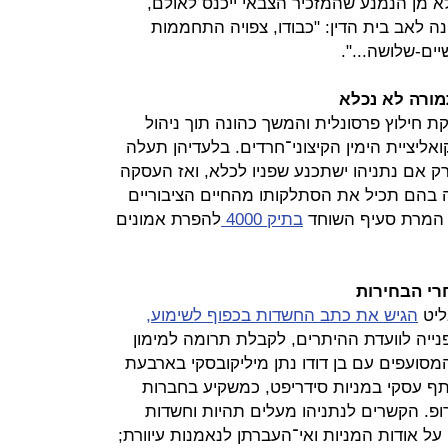
א מן הנמנע שהמזכיר הצבאי ייכנס לאולם,
נה לאב בית הדין: "כבודו, צפויה התחממות
יים-שלושה...".
 חילוץ פרסונלית והמשך כהונה תוך ניהול
ואליציית הימין הקיצוני־חרדים. בלעדיהן תעלה
רק אם נתניהו ישתכנע שפניו לכלא, ואז העסקה
בהם תכיל את הסתלקותו מהחיים הציבוריים
 המרת סעיף השוחד
בתיק 4000
להפרת אמונים
ליט
הגיש את כתב החשדות בכפוף לשימוע,
נייה לוועדת ההיתרים, לקבלת תרומה למימון
סועפים עם בן דודו נתן מיליקובסקי בארבעת
תף עסקי במניות סידריפט, כמשקיע בחברות
ופ. הקשרים לנתניהו מעלים תהיות וחשדות
על אודות המניות ואי־העברתן לנאמנות עיוורת;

____

Write out again, exactly, the lines from the start of the listing up to the line containing "נייה לוועדת ההיתרים, לקבלת תרומה למימון", with both ends and without pictures.

א מן הנמנע שהמזכיר הצבאי ייכנס לאולם,
נה לאב בית הדין: "כבודו, צפויה התחממות
יים-שלושה...".
 חילוץ פרסונלית והמשך כהונה תוך ניהול
ואליציית הימין הקיצוני־חרדים. בלעדיהן תעלה
רק אם נתניהו ישתכנע שפניו לכלא, ואז העסקה
בהם תכיל את הסתלקותו מהחיים הציבוריים
 המרת סעיף השוחד
בתיק 4000
להפרת אמונים
ליט
הגיש את כתב החשדות בכפוף לשימוע,
נייה לוועדת ההיתרים, לקבלת תרומה למימון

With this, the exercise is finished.